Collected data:
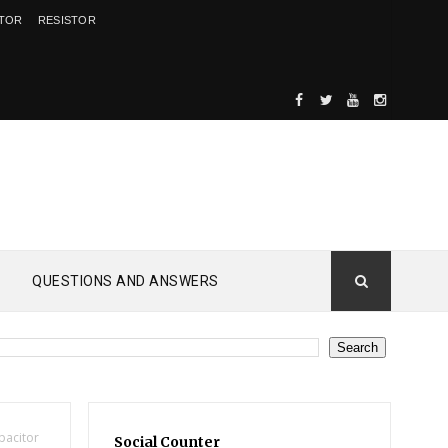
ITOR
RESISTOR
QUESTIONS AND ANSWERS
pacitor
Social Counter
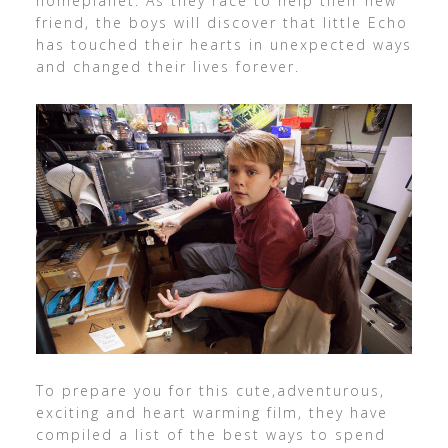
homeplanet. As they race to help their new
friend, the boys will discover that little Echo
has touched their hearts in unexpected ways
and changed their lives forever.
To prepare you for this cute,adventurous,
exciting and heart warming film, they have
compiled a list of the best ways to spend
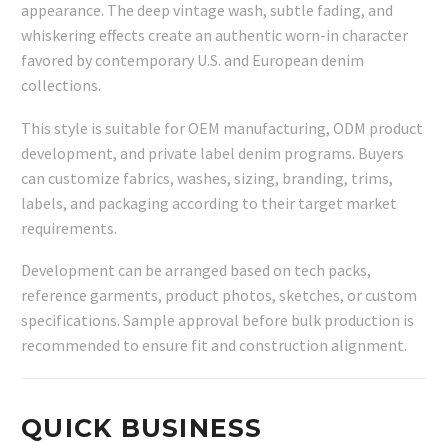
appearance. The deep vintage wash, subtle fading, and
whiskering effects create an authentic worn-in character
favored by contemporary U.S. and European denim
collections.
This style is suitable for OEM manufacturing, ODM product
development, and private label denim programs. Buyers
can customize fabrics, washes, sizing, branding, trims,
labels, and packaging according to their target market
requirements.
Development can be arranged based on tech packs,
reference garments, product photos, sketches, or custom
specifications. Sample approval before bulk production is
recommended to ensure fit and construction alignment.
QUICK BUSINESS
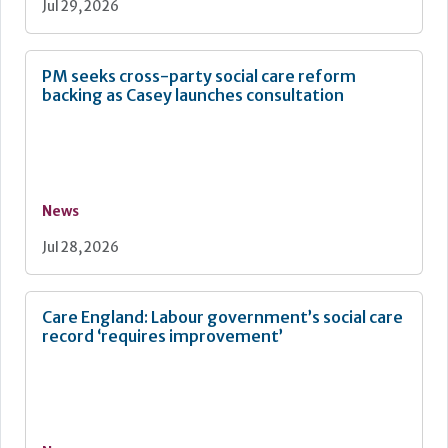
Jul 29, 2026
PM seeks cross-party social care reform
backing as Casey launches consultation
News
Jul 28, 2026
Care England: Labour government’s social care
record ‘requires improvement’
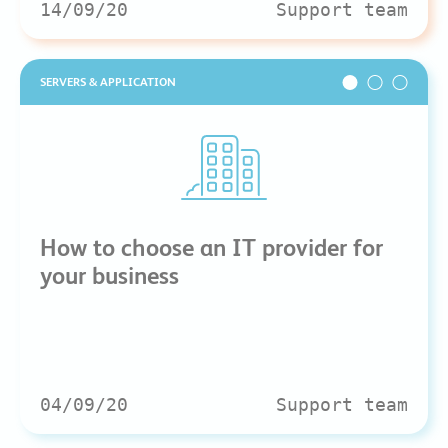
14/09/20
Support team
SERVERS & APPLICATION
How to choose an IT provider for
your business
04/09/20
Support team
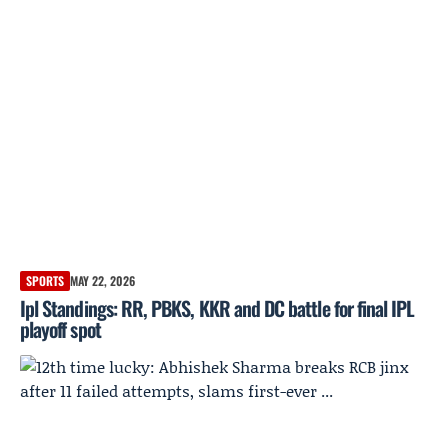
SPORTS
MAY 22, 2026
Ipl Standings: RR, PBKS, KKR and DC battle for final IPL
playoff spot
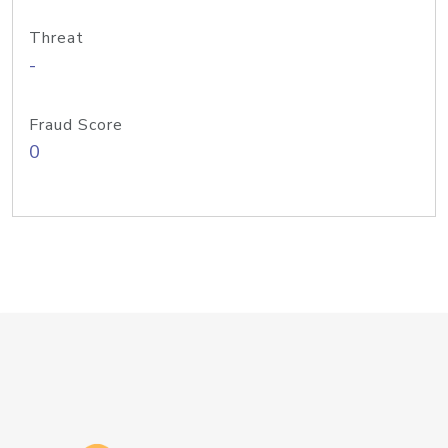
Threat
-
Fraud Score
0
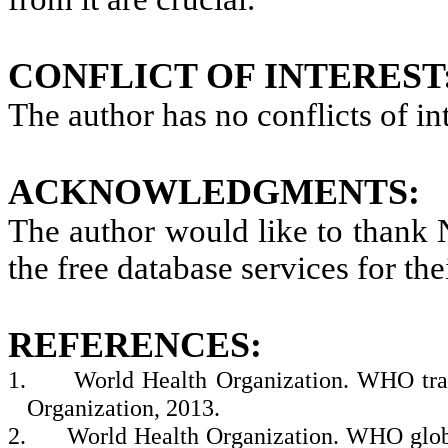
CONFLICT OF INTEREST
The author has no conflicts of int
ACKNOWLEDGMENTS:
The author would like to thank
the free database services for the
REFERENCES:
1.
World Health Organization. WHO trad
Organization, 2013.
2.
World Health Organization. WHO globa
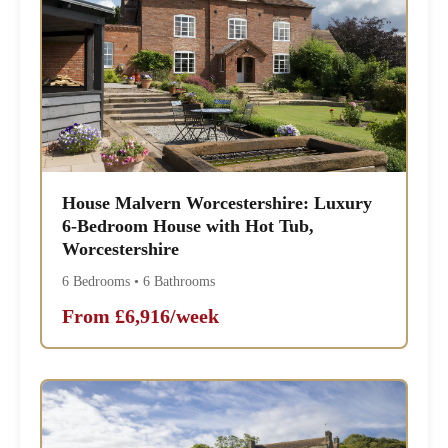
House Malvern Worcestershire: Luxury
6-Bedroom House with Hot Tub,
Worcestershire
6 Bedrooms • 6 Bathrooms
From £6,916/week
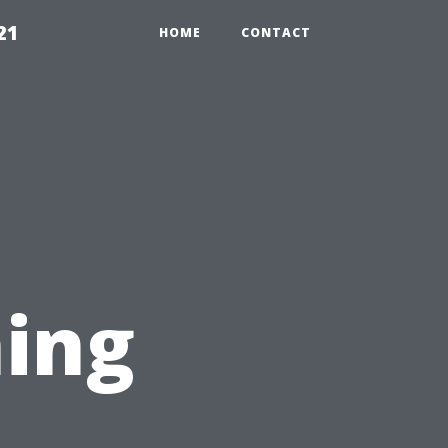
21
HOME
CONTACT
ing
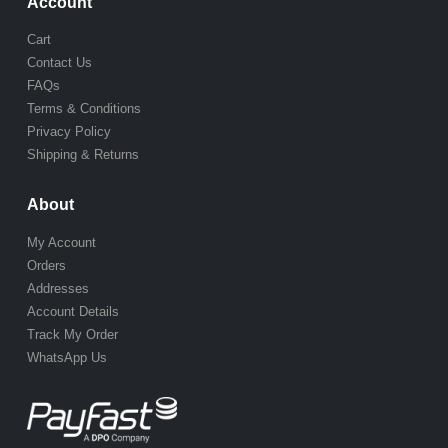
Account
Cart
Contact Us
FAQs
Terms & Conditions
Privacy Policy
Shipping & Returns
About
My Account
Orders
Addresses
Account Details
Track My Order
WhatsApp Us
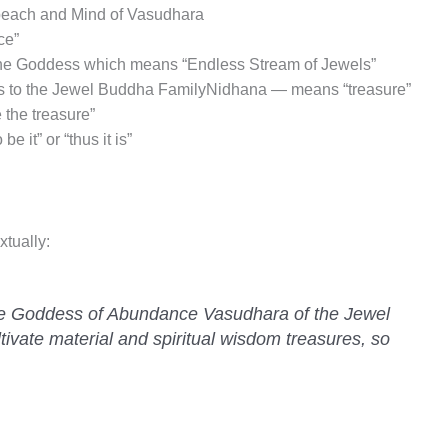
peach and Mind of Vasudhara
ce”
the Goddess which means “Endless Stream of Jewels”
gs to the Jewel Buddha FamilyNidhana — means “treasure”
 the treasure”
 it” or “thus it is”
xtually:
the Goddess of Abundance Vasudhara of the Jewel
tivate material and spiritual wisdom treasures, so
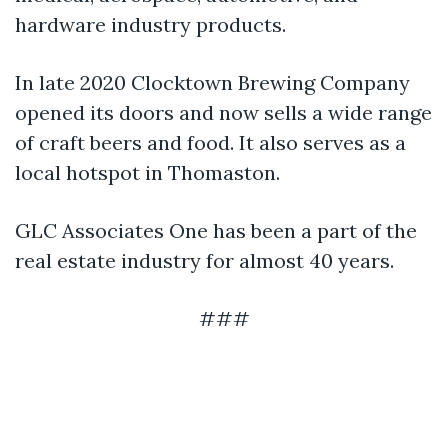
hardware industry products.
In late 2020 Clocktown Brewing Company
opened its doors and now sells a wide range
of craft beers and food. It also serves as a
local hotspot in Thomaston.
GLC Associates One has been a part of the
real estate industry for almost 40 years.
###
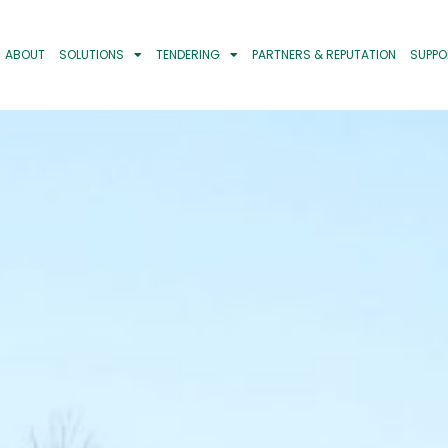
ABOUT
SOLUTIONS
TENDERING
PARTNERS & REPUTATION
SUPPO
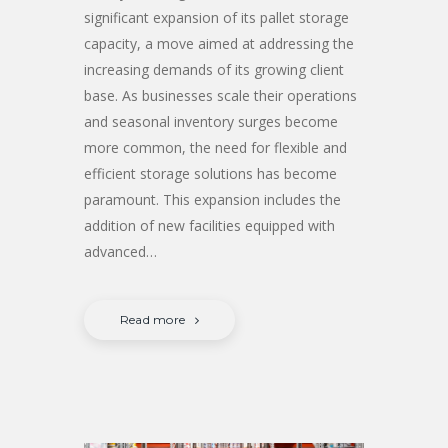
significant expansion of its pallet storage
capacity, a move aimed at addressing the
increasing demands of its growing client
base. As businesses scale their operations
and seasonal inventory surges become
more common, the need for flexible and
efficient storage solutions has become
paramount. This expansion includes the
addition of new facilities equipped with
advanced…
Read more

Exercise goal: Leaving out the pictures, please output the lines in the entries above from the one with "How to choose an IT provider for" through the one with "World Health Organization. WHO trad", exactly as they are.

Finished exercise:
How to choose an IT provider for
your business
04/09/20
Support team
SPORTS
MAY 22, 2026
Ipl Standings: RR, PBKS, KKR and DC battle for final IPL
playoff spot
Threat
-
Fraud Score
0
CONFLICT OF INTEREST
The author has no conflicts of int
ACKNOWLEDGMENTS:
The author would like to thank
the free database services for the
REFERENCES:
1.
World Health Organization. WHO trad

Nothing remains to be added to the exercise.